What is being asked => Would you please repeat exactly the entries below, starting at the line with "Talleres y Ediciones de Escritura Creativa" and ending at the line with "Wien Hbf., 08.05.2018", and nothing outside that range? Leave out the pictures.

Given information =>
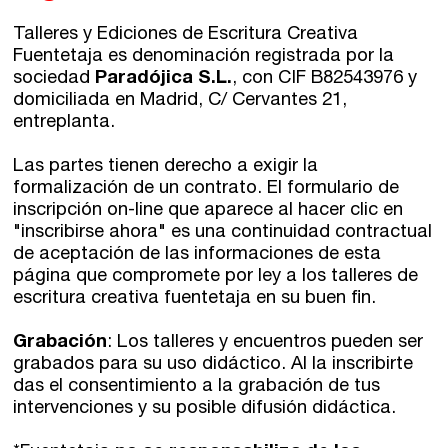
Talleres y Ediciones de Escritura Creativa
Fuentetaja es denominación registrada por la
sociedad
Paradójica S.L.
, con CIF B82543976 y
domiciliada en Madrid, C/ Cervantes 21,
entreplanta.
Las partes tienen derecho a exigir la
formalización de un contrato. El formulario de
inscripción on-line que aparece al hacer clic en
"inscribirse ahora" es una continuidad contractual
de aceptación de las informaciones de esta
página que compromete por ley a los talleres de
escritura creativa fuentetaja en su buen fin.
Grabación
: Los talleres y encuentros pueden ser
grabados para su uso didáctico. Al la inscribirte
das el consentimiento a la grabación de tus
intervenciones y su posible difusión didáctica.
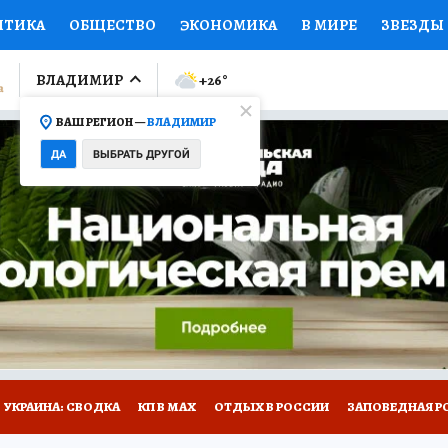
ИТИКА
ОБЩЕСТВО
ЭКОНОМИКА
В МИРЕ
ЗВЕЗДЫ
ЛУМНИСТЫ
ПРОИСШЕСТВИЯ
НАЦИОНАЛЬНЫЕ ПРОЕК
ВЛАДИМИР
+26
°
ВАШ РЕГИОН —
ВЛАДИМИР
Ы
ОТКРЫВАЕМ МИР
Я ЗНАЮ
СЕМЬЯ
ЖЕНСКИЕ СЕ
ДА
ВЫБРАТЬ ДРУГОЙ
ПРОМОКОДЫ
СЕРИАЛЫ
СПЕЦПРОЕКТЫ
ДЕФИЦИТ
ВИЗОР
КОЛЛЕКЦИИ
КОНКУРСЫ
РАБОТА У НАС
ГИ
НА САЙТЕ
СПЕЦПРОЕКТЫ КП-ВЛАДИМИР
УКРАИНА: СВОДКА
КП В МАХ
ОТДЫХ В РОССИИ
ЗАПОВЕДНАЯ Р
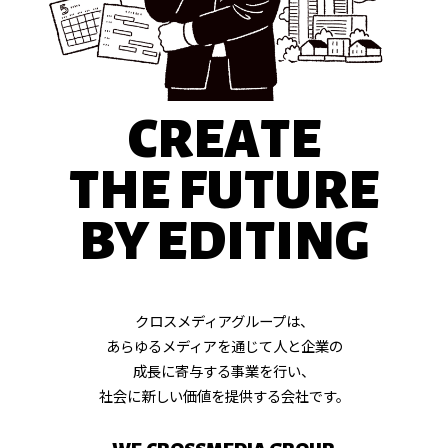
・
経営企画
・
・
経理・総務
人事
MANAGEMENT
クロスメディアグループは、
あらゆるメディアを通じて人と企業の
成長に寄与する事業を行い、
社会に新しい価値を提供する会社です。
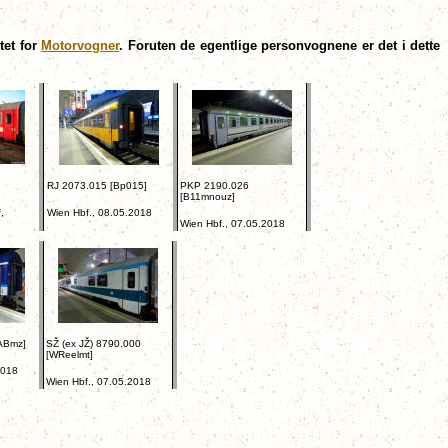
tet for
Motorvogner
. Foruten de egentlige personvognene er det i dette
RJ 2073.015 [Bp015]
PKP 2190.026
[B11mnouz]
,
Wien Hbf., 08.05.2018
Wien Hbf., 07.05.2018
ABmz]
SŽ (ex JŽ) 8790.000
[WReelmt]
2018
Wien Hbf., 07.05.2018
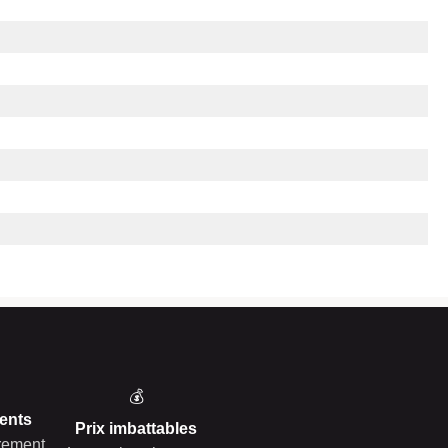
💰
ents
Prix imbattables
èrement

---

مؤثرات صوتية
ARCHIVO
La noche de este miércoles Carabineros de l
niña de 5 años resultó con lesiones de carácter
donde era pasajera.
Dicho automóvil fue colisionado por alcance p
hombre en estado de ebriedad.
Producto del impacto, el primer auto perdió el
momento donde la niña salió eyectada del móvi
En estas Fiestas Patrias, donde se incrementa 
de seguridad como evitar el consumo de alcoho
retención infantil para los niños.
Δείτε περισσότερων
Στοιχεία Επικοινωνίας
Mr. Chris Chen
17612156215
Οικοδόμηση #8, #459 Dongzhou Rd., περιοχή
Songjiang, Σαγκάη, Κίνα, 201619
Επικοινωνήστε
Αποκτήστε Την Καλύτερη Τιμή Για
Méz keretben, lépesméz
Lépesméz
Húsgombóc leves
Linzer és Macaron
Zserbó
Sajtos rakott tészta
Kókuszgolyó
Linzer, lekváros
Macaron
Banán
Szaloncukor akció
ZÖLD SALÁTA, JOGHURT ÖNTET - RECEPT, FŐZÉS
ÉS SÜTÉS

...

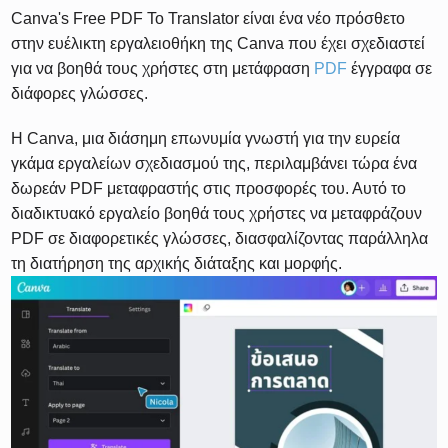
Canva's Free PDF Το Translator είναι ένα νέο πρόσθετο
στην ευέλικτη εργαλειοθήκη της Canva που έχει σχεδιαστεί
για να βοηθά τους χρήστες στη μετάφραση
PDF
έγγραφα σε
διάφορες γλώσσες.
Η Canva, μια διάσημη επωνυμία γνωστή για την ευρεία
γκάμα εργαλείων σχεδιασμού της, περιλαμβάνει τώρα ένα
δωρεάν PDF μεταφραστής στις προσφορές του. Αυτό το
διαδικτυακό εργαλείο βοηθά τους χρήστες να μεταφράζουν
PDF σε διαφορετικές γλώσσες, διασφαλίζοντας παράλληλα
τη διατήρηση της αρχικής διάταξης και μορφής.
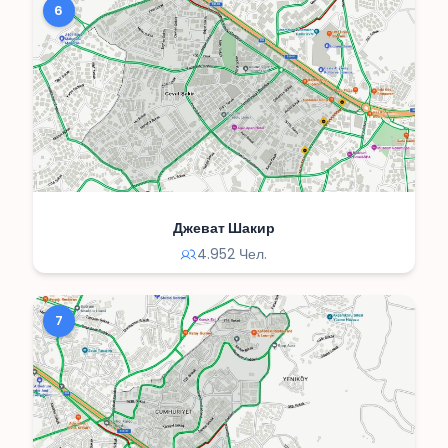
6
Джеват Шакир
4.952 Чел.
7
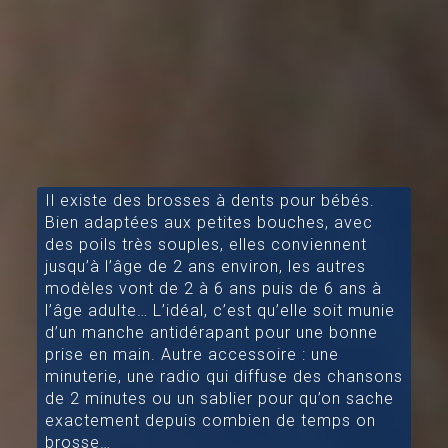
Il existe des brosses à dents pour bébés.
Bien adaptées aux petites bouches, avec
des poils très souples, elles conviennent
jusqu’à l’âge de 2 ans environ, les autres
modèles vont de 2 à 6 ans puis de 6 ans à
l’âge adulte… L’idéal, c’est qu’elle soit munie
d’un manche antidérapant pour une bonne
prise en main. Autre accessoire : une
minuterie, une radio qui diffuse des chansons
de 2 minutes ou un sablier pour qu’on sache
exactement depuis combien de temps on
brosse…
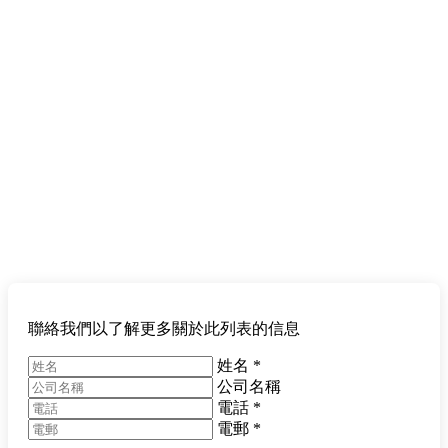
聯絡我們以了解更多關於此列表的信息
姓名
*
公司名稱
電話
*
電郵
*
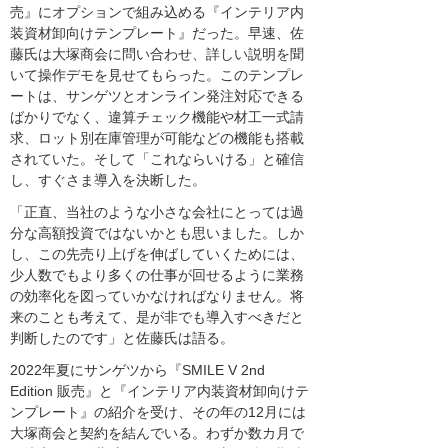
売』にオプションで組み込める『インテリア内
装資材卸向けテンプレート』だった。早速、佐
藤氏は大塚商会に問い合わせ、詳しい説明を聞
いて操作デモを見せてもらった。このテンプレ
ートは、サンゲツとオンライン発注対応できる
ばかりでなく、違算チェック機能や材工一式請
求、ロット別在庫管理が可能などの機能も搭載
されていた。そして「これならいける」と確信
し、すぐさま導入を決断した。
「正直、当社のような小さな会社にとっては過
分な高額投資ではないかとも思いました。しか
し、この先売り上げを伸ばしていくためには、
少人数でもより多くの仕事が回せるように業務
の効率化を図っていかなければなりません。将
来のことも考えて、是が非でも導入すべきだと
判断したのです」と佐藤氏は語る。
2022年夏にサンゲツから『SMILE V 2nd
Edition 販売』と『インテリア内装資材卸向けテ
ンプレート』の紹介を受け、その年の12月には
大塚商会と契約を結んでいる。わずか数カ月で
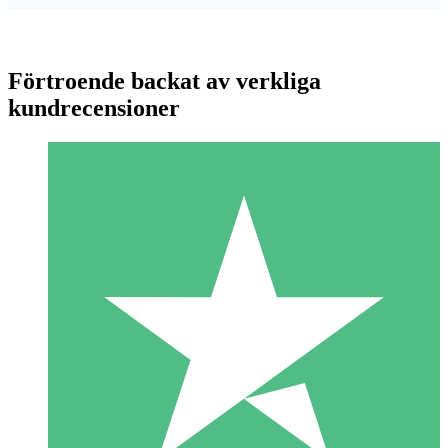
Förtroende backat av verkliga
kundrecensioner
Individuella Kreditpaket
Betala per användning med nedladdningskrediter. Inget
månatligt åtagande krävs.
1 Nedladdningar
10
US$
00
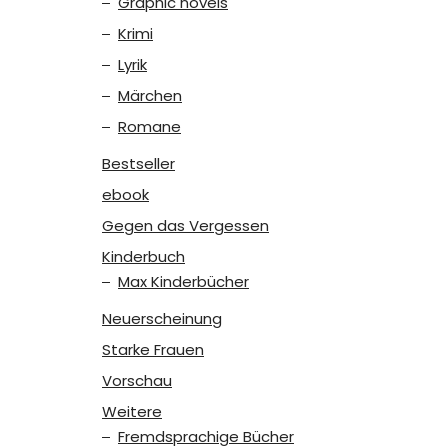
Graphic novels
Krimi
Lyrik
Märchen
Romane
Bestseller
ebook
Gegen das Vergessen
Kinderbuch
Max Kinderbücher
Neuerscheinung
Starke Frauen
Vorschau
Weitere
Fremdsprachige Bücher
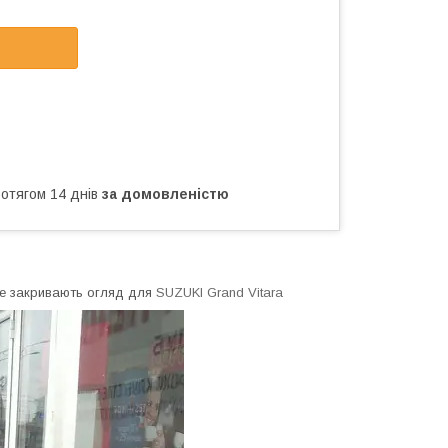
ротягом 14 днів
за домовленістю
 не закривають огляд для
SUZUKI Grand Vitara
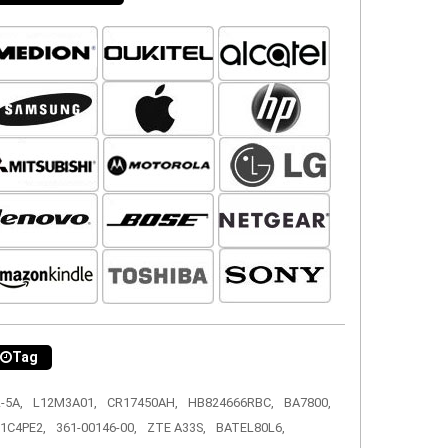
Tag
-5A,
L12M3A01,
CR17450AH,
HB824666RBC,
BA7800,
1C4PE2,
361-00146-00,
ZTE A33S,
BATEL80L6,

Reply to the task =>
Talleres y Ediciones de Escritura Creativa
Fuentetaja es denominación registrada por la
sociedad
Paradójica S.L.
, con CIF B82543976 y
domiciliada en Madrid, C/ Cervantes 21,
entreplanta.
Las partes tienen derecho a exigir la
formalización de un contrato. El formulario de
inscripción on-line que aparece al hacer clic en
"inscribirse ahora" es una continuidad contractual
de aceptación de las informaciones de esta
página que compromete por ley a los talleres de
escritura creativa fuentetaja en su buen fin.
Grabación
: Los talleres y encuentros pueden ser
grabados para su uso didáctico. Al la inscribirte
das el consentimiento a la grabación de tus
intervenciones y su posible difusión didáctica.
ИТИКА
ОБЩЕСТВО
ЭКОНОМИКА
В МИРЕ
ЗВЕЗДЫ
ЛУМНИСТЫ
ПРОИСШЕСТВИЯ
НАЦИОНАЛЬНЫЕ ПРОЕК
ВЛАДИМИР
+26
°
ВАШ РЕГИОН —
ВЛАДИМИР
Ы
ОТКРЫВАЕМ МИР
Я ЗНАЮ
СЕМЬЯ
ЖЕНСКИЕ СЕ
ДА
ВЫБРАТЬ ДРУГОЙ
ПРОМОКОДЫ
СЕРИАЛЫ
СПЕЦПРОЕКТЫ
ДЕФИЦИТ
ВИЗОР
КОЛЛЕКЦИИ
КОНКУРСЫ
РАБОТА У НАС
ГИ
НА САЙТЕ
СПЕЦПРОЕКТЫ КП-ВЛАДИМИР
УКРАИНА: СВОДКА
КП В МАХ
ОТДЫХ В РОССИИ
ЗАПОВЕДНАЯ Р
・
経営企画
・
・
経理・総務
人事
MANAGEMENT
クロスメディアグループは、
あらゆるメディアを通じて人と企業の
成長に寄与する事業を行い、
社会に新しい価値を提供する会社です。
tet for
Motorvogner
. Foruten de egentlige personvognene er det i dette
RJ 2073.015 [Bp015]
PKP 2190.026
[B11mnouz]
,
Wien Hbf., 08.05.2018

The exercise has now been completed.